100 winterfeste Häuser - aber oft kein fließendes Wasser und Strom
Von „Elijah" wurden in den vergangenen Jahren gemeinsam mit und für Roma-Familien rund 100 winterfeste Häuser errichtet. Die Bedingung für die Roma ist, dass sie ihre Kinder zur Schule gehen lassen und ein Elternteil einer Arbeit nachgeht. Zudem gehe es auch darum zu lernen, in einem Haus zu wohnen, dieses sauber zu halten und nicht verkommen zu lassen, so der Jesuit. Alles andere als eine Selbstverständlichkeit. Sporschill: „Neuerdings gibt es in unseren Dörfern auch Wasser und Kanalisation. Das ist ein Projekt der EU. Es muss aber jeder von der Straßen die fünf Meter bis zu seinem Haus selbst graben bzw. organisieren. Und das überfordert die Menschen schon finanziell. Also hat etwa ein Bürgermeister gesagt, die Gemeinde übernimmt auch noch das. Aber dann müssen die Roma monatlich die Gebühren für Wasser und Kanal zahlen. Vorher haben sie einfach das Wasser aus dem Brunnen genommen - sehr schlechtes Wasser - und es nachher einfach irgendwohin geschüttet. Jetzt müssen sie zahlen und bis das funktioniert, vergehen ganze Generationen." Auch Strom gebe es inzwischen in vielen Hütten, „der wird aber immer wieder abgestellt, weil sie halt nicht monatlich zahlen können". Die meisten Roma, die Arbeit haben, verdingen sich als Tagelöhner. Bei den Männern werde der Lohn des Tages dann oft in Alkohol investiert, deshalb arbeite „Elijah" vor allem mit Frauen zusammen, so Sporschill. So gibt es inzwischen eigene Angebote für Mütter.
Vielfältige Hilfe
Aus der musikpädagogischen Arbeit von „Elijah" entwickelte sich im Laufe der Jahre ein vielfältiges Hilfsangebot. Es entstanden Horte, Sozialzentren, Arztpraxen, Nachhilfekurse, Jobtrainings, Sportangebote, Familienhäuser, Kinderkrippen für berufstätige Mütter, ein Bauhof für Hausrenovierungen, eine Töpferei und Weberei, Familienhilfen, ein Schülerwohnheim im nahen Sibiu und vieles andere mehr. In den vergangenen zwölf Jahren kam praktisch jedes Jahr eine neue Einrichtung hinzu. Viele Jugendliche haben mithilfe von Nachmittagsbetreuung die Schule abgeschlossen, einige haben es bis zum Studium geschafft. All das sei nur möglich dank der vielen treuen Spenderinnen und Spender, bekräftigte Sporschill.

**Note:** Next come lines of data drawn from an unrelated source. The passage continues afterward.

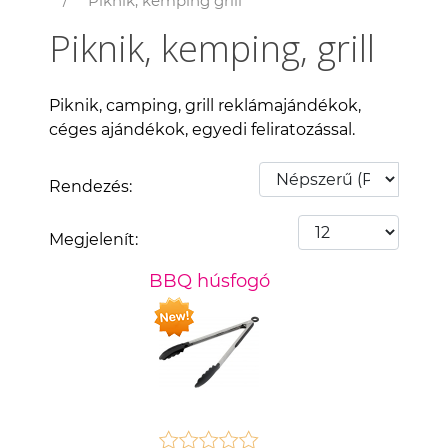
Piknik, kemping grill
Piknik, kemping, grill
Piknik, camping, grill reklámajándékok,
céges ajándékok, egyedi feliratozással.
Rendezés:
Megjelenít:
BBQ húsfogó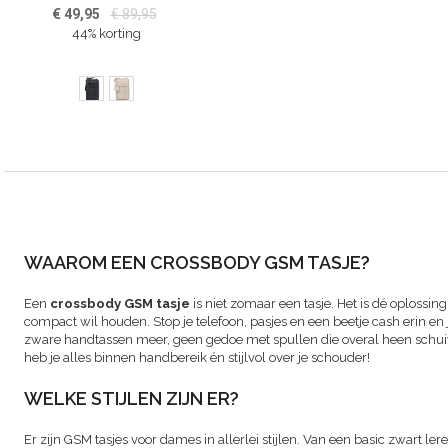
€ 49,95
€ 89,95
44% korting
WAAROM EEN CROSSBODY GSM TASJE?
Een
crossbody GSM tasje
is niet zomaar een tasje. Het is dé oplossin
compact wil houden. Stop je telefoon, pasjes en een beetje cash erin en
zware handtassen meer, geen gedoe met spullen die overal heen schui
heb je alles binnen handbereik én stijlvol over je schouder!
WELKE STIJLEN ZIJN ER?
Er zijn GSM tasjes voor dames in allerlei stijlen. Van een basic zwart ler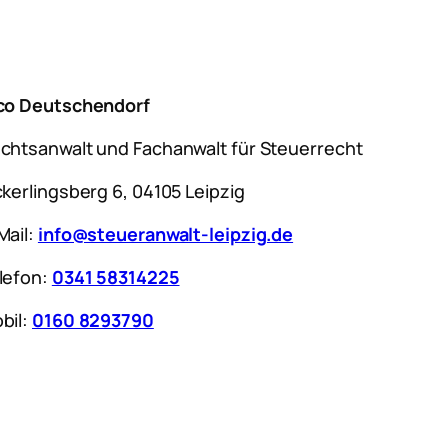
co Deutschendorf
chtsanwalt und Fachanwalt für Steuerrecht
ckerlingsberg 6, 04105 Leipzig
Mail:
info@steueranwalt-leipzig.de
lefon:
0341 58314225
bil:
0160 8293790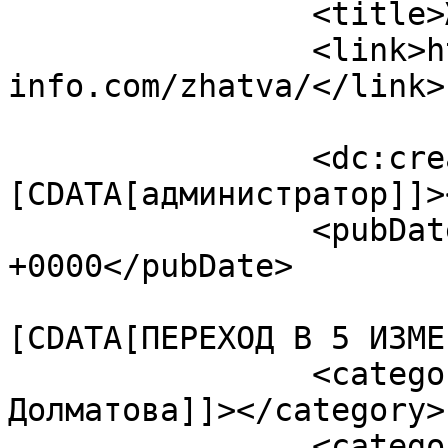
		<title>Жатва</title>

		<link>https://ezoterika-
info.com/zhatva/</link>

		<dc:creator><!
[CDATA[администратор]]>
		<pubDate>Mon, 27 Apr 2020 23:01:03 
+0000</pubDate>

				<catego
[CDATA[ПЕРЕХОД В 5 ИЗМЕ
		<category><![CDATA[Светлана 
Долматова]]></category>

		<category><![CDATA[Жатва]]>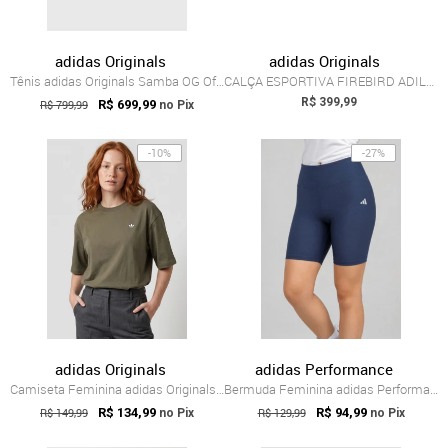
adidas Originals
adidas Originals
Tênis adidas Originals Samba OG Off-White
CALÇA ESPORTIVA FIREBIRD ADILENIUM adida...
R$ 399,99
R$ 799,99
R$ 699,99
no Pix
-10%
-27%
adidas Originals
adidas Performance
Camiseta Feminina adidas Originals Trefo...
Bermuda Feminina adidas Performance Tr B...
R$ 149,99
R$ 134,99
R$ 129,99
R$ 94,99
no Pix
no Pix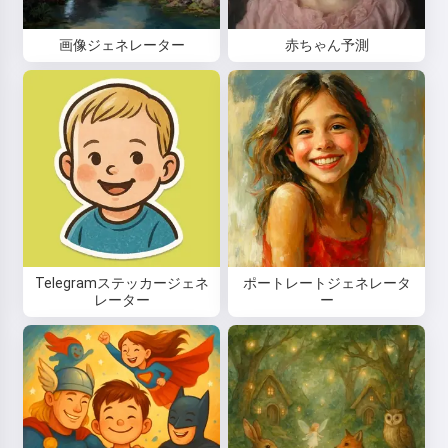
画像ジェネレーター
赤ちゃん予測
Telegramステッカージェネ
ポートレートジェネレータ
レーター
ー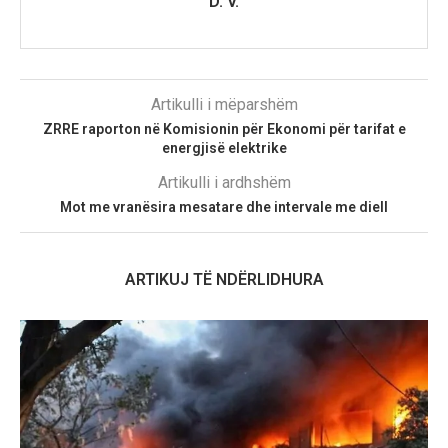
D. V.
Artikulli i mëparshëm
ZRRE raporton në Komisionin për Ekonomi për tarifat e
energjisë elektrike
Artikulli i ardhshëm
Mot me vranësira mesatare dhe intervale me diell
ARTIKUJ TË NDËRLIDHURA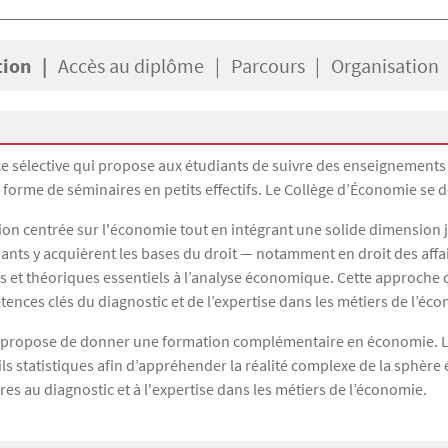
tion
Accès au diplôme
Parcours
Organisation
nce sélective qui propose aux étudiants de suivre des enseignement
orme de séminaires en petits effectifs. Le Collège d’Économie se déro
ion centrée sur l'économie tout en intégrant une solide dimension
iants y acquièrent les bases du droit — notamment en droit des affai
ifs et théoriques essentiels à l’analyse économique. Cette approche
tences clés du diagnostic et de l’expertise dans les métiers de l’éc
 propose de donner une formation complémentaire en économie. L
ils statistiques afin d’appréhender la réalité complexe de la sphèr
es au diagnostic et à l'expertise dans les métiers de l’économie.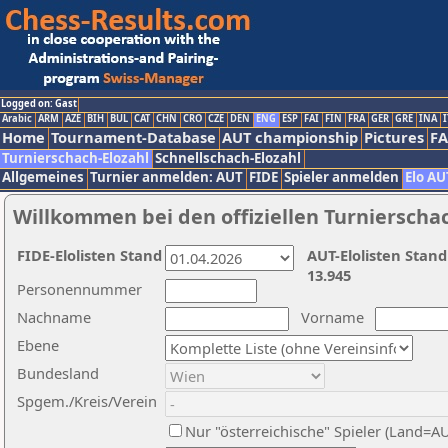
Logged on: Gast
Arabic
ARM
AZE
BIH
BUL
CAT
CHN
CRO
CZE
DEN
ENG
ESP
FAI
FIN
FRA
GER
GRE
INA
I
Home
Tournament-Database
AUT championship
Pictures
F
Turnierschach-Elozahl
Schnellschach-Elozahl
Allgemeines
Turnier anmelden: AUT
FIDE
Spieler anmelden
Elo AU
Willkommen bei den offiziellen Turnierscha
FIDE-Elolisten Stand
AUT-Elolisten Stand
13.945
Personennummer
Nachname
Vorname
Ebene
Bundesland
Spgem./Kreis/Verein
Nur "österreichische" Spieler (Land=A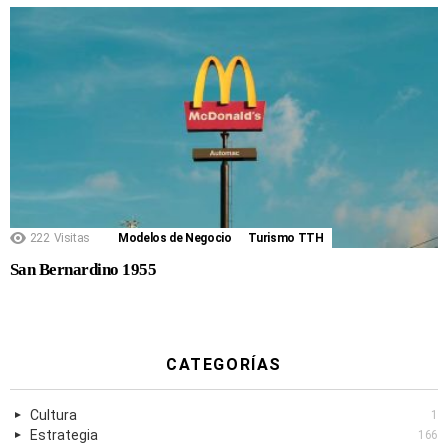
222
Visitas
Modelos de Negocio
Turismo TTH
San Bernardino 1955
CATEGORÍAS
Cultura
1
Estrategia
166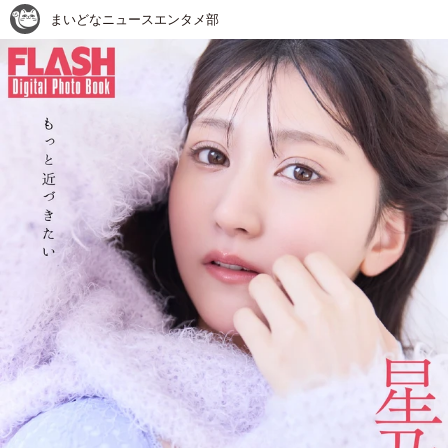
まいどなニュースエンタメ部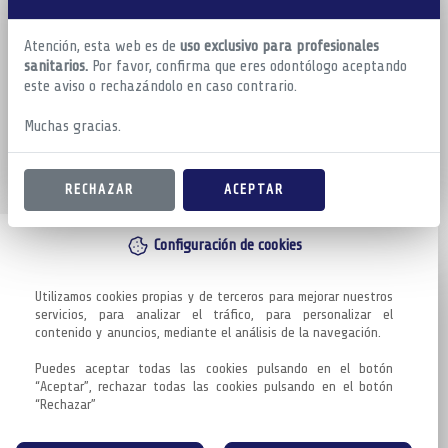
Atención, esta web es de
uso exclusivo para profesionales
sanitarios.
Por favor, confirma que eres odontólogo aceptando
este aviso o rechazándolo en caso contrario.
Muchas gracias.
RECHAZAR
ACEPTAR
Configuración de cookies
Utilizamos cookies propias y de terceros para mejorar nuestros 
servicios, para analizar el tráfico, para personalizar el 
contenido y anuncios, mediante el análisis de la navegación.

Puedes aceptar todas las cookies pulsando en el botón 
“Aceptar”, rechazar todas las cookies pulsando en el botón 
“Rechazar”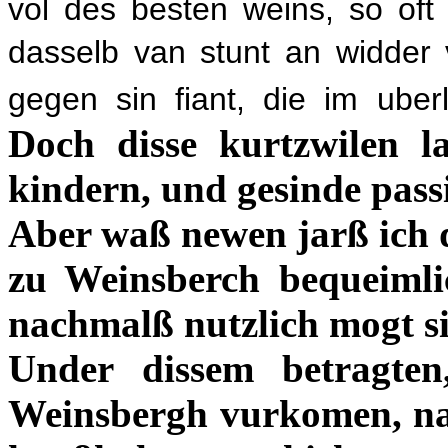
vol des besten weins, so of
dasselb van stunt an widder v
gegen sin fiant, die im uber
Doch disse kurtzwilen l
kindern, und gesinde pass
Aber waß newen jarß ich 
zu Weinsberch bequeimlic
nachmalß nutzlich mogt s
Under dissem betragten
Weinsbergh vurkomen, nac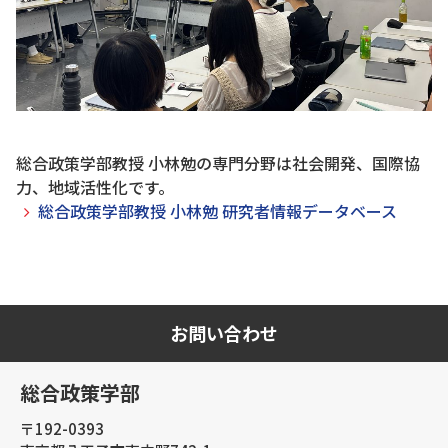
総合政策学部教授 小林勉の専門分野は社会開発、国際協
力、地域活性化です。
総合政策学部教授 小林勉 研究者情報データベース
お問い合わせ
総合政策学部
〒192-0393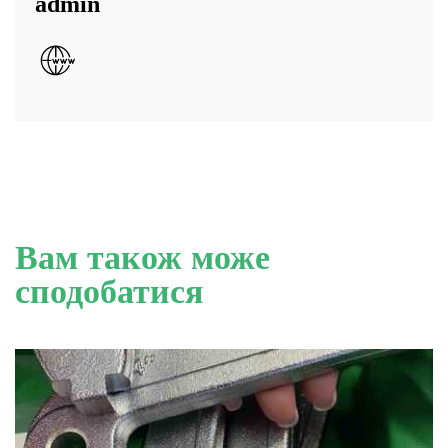
admin
Вам також може
сподобатися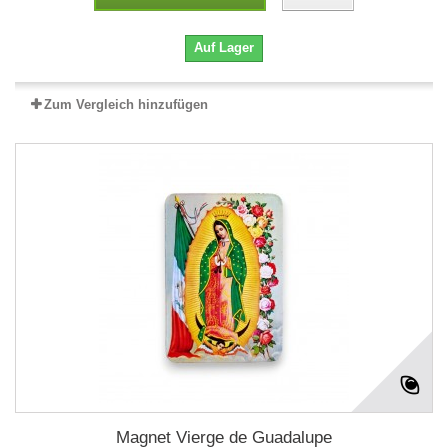
Auf Lager
Zum Vergleich hinzufügen
Magnet Vierge de Guadalupe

Rumänen arbeiten auch im Projekt mit
Insgesamt arbeiten inzwischen auch 80 Rumäninnen und Rumänen in Voll- oder Teilzeit für „Elijah"-Programme. Auch einige Roma-Schützlinge gehören inzwischen zu den Stützen des Projekts. Eine weitere Stütze sind Ehrenamtliche aus allen Altersgruppen. Regelmäßig gibt es Volontäre aus Österreich, die für einige Monate bis ein Jahr ins Harbachtal kommen. Für viele ist es auch die erstmalige Erfahrung des Mitlebens in einer ökumenischen Basisgemeinde, zu der auch das tägliche Gebet gehört.
Religion wichtig
Die Religion sei tief in den Seelen der Roma verwurzelt, berichtet der Jesuit. „Als Priester habe ich es so gesehen leicht. Das erlebe ich natürlich als Geschenk und als wirkliche Freude." Wobei die Menschen natürlich orthodox seien. Sporschill: „Wir verstehen uns auch mit den orthodoxen Pfarrern in den Dörfern gut. Ich sage immer: Wir machen die Jugendarbeit für die Pfarrer. Und wenn dann ein Kind getauft wird, dann macht das natürlich der Pfarrer. Und ich bin bestenfalls der Taufpate. - Weil einer muss ja das Festessen zahlen." Insofern sei er auch ein sehr beliebter Taufpate.